De Nederlandse Bank
2006
Inleiding President bij persconferentie Jaarverslag DNB 2006
Persbericht
Datum 5 april 2007
Met een groei van circa 5% en een laag inflatietempo heeft de
wereldeconomie wederom een goed jaar achter de rug. Europa en
Nederland delen volop in deze positieve ontwikkeling.
Persconferentie Jaarverslag 2006
Voor de vooruitzichten voor de wereldeconomie op de korte termijn zijn
vooral de ontwikkelingen op de Amerikaanse huizenmarkt, het beloop van
de olieprijzen en de mondiale wisselkoersverhoudingen van belang. Voor
het eurogebied geldt daarnaast het risico van een verder oplopende
inflatie als gevolg van de dreigende krapte op de arbeidsmarkt. Omdat
tegelijkertijd de inactiviteit nog steeds hoog is, onderstreept dit de
noodzaak van verdere hervormingen in Europa. Een flexibeler
arbeidsmarkt, meer concurrentie op de goederen en dienstenmarkt en een
activerend sociaal stelsel zijn hier de kernwoorden. Ook in Nederland
wordt de arbeidsmarkt in snel tempo krapper. Voor ons land wijst dat
vooral op de noodzaak van een verdere flexibilisering van de
arbeidsmarkt.
Kijkend naar de wereldeconomie valt op hoe snel door de globalisering
de onderlinge afhankelijkheid op economisch en financieel terrein
tussen landen toeneemt. Zeker ook op de financiële markten laat de
globalisering haar sporen na. Innovaties op grote schaal, maar ook de
onstuimige opkomst van nieuwe spelers als hedgefondsen en private
equity-fondsen maken de markten veel efficiënter. Toch zijn er ook
minder positieve ontwikkelingen: zeer ruime liquiditeitsverhoudingen,
laaggeprijsde risico's en een lage reële lange rente. Het financiële
stelsel, maar ook de reële economie, is daardoor kwetsbaar voor een
plotselinge ommekeer in het sentiment.
Omslagen in de wereldeconomie of op de financiële markten zijn
moeilijk voorspelbaar, maar kunnen plotsklaps optreden en een grote
invloed hebben. Daarom moeten in goede tijden - en het zijn goede
tijden - voldoende buffers worden opgebouwd.

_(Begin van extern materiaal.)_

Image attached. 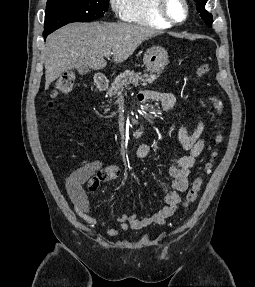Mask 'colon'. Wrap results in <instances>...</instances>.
<instances>
[{
    "label": "colon",
    "instance_id": "colon-1",
    "mask_svg": "<svg viewBox=\"0 0 255 287\" xmlns=\"http://www.w3.org/2000/svg\"><path fill=\"white\" fill-rule=\"evenodd\" d=\"M209 66L207 64L200 65L197 70V76L198 77H204L209 73ZM74 81H75V76L72 72H65L63 73L55 82L54 84V89H53V97L57 96H65L70 94L73 91L74 88ZM215 110L219 115L222 114L223 112V104L222 101L215 97L212 96L210 97ZM51 106L53 103L50 104ZM222 142V134L219 132L216 137H215V143L218 145ZM217 156V150L214 149L211 152L210 158L207 161V163L204 166L203 173L202 175L198 176L192 183L190 189L187 192L186 199H185V206L189 205L190 203L194 202L195 199L197 198V195L202 187L203 184V175L207 174L213 165L214 159Z\"/></svg>",
    "mask_w": 255,
    "mask_h": 287
}]
</instances>
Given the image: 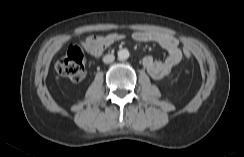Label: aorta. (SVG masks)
I'll list each match as a JSON object with an SVG mask.
<instances>
[{
    "label": "aorta",
    "instance_id": "obj_1",
    "mask_svg": "<svg viewBox=\"0 0 244 157\" xmlns=\"http://www.w3.org/2000/svg\"><path fill=\"white\" fill-rule=\"evenodd\" d=\"M117 54L120 60H126L129 58L130 55L127 49H120Z\"/></svg>",
    "mask_w": 244,
    "mask_h": 157
}]
</instances>
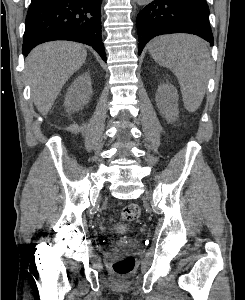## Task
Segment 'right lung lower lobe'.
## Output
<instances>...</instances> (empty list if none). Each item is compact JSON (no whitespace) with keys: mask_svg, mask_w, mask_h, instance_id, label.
Masks as SVG:
<instances>
[{"mask_svg":"<svg viewBox=\"0 0 245 300\" xmlns=\"http://www.w3.org/2000/svg\"><path fill=\"white\" fill-rule=\"evenodd\" d=\"M102 0H32L23 37L25 56L36 45L69 40L92 46L106 61L101 38Z\"/></svg>","mask_w":245,"mask_h":300,"instance_id":"1","label":"right lung lower lobe"}]
</instances>
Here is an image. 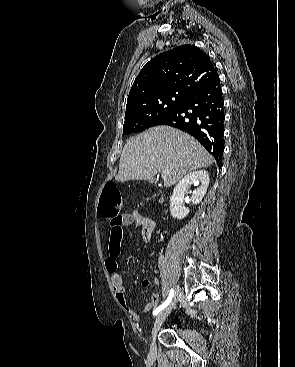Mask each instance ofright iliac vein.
I'll return each mask as SVG.
<instances>
[{
    "instance_id": "1",
    "label": "right iliac vein",
    "mask_w": 295,
    "mask_h": 367,
    "mask_svg": "<svg viewBox=\"0 0 295 367\" xmlns=\"http://www.w3.org/2000/svg\"><path fill=\"white\" fill-rule=\"evenodd\" d=\"M181 295L179 287L176 288L175 296L172 299V301L163 309L161 310L155 320L152 332H151V344H150V354L155 355L156 354V335L157 332L164 322V320L167 318V316L171 313V311L175 308L177 301Z\"/></svg>"
}]
</instances>
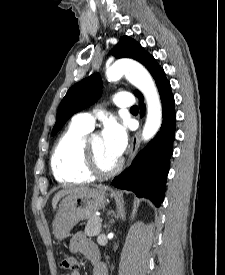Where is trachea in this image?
Segmentation results:
<instances>
[{
    "label": "trachea",
    "mask_w": 225,
    "mask_h": 275,
    "mask_svg": "<svg viewBox=\"0 0 225 275\" xmlns=\"http://www.w3.org/2000/svg\"><path fill=\"white\" fill-rule=\"evenodd\" d=\"M131 109L136 110V109H138V107L137 106H133V107H131Z\"/></svg>",
    "instance_id": "1"
}]
</instances>
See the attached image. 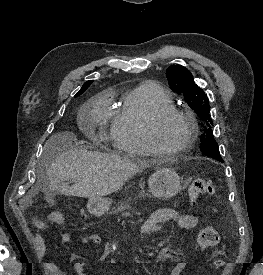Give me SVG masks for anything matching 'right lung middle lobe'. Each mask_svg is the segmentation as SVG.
<instances>
[{"label": "right lung middle lobe", "instance_id": "right-lung-middle-lobe-1", "mask_svg": "<svg viewBox=\"0 0 263 275\" xmlns=\"http://www.w3.org/2000/svg\"><path fill=\"white\" fill-rule=\"evenodd\" d=\"M86 89H87V87L84 90L80 91L78 94H76V96L81 95Z\"/></svg>", "mask_w": 263, "mask_h": 275}]
</instances>
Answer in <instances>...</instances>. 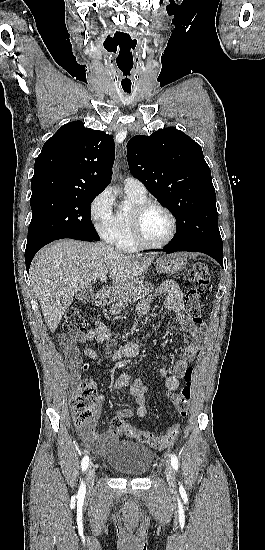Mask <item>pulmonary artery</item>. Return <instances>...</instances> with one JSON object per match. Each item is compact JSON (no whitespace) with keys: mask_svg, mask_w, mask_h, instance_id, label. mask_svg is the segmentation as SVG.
<instances>
[{"mask_svg":"<svg viewBox=\"0 0 265 550\" xmlns=\"http://www.w3.org/2000/svg\"><path fill=\"white\" fill-rule=\"evenodd\" d=\"M124 188L127 191L134 192L139 195H147V190L144 184L133 177H127L124 181Z\"/></svg>","mask_w":265,"mask_h":550,"instance_id":"obj_1","label":"pulmonary artery"}]
</instances>
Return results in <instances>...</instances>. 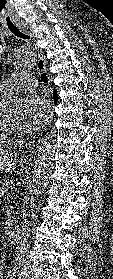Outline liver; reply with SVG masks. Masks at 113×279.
<instances>
[{"mask_svg":"<svg viewBox=\"0 0 113 279\" xmlns=\"http://www.w3.org/2000/svg\"><path fill=\"white\" fill-rule=\"evenodd\" d=\"M18 161L17 154L12 152L0 151V172H9L15 169Z\"/></svg>","mask_w":113,"mask_h":279,"instance_id":"1","label":"liver"}]
</instances>
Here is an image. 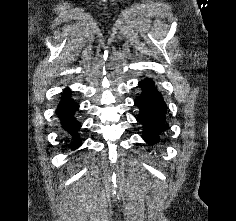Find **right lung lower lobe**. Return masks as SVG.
<instances>
[{
    "label": "right lung lower lobe",
    "instance_id": "98d812e1",
    "mask_svg": "<svg viewBox=\"0 0 236 221\" xmlns=\"http://www.w3.org/2000/svg\"><path fill=\"white\" fill-rule=\"evenodd\" d=\"M63 96V100L57 107V114L61 119L63 128L74 138L71 148H77L81 145L77 133L80 123L74 117V112L78 109V105L71 99L68 89L64 91Z\"/></svg>",
    "mask_w": 236,
    "mask_h": 221
}]
</instances>
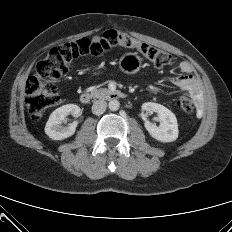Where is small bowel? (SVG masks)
I'll return each instance as SVG.
<instances>
[{
  "instance_id": "obj_1",
  "label": "small bowel",
  "mask_w": 232,
  "mask_h": 232,
  "mask_svg": "<svg viewBox=\"0 0 232 232\" xmlns=\"http://www.w3.org/2000/svg\"><path fill=\"white\" fill-rule=\"evenodd\" d=\"M181 74L174 75L170 78V82L185 92L191 94L199 103L198 113L202 110V91L199 78L195 74L193 65L186 60L178 63Z\"/></svg>"
}]
</instances>
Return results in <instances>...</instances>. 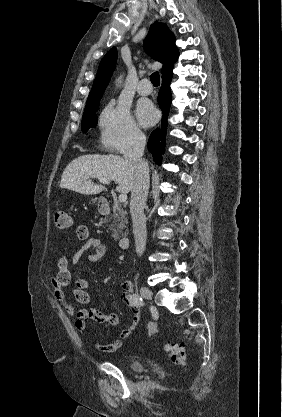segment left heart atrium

Dat hebben we als
Nederland tijdens de vorige periode van economische voorspoed
nagelaten. Uiteindelijk is daar een hoge prijs voor betaald, in de
vorm van ombuigingen, premie- en lastenverhogingen, en een lage groei
en oplopende werkloosheid.
De les voor nu is dan ook voorkomen dat te snel stijgende lonen en
prijzen de economische groei vroegtijdig in de kiem smoren. Van het
begrotings- en premiebeleid dient geen procyclische werking uit te
gaan. Hoogconjunctuur verplicht.
Tot slot nog een enkel woord over de financiële sector en het toezicht
daarop. Het financiële landschap van Nederland verandert. Ook hier
doet de internationalisering van zich spreken. Bij de beoordeling van
deze ontwikkelingen staat voor DNB de stabiliteit van het financiële
stelsel voorop, alsmede de financiële gezondheid en integriteit van de
instellingen die daarvan deel uitmaken.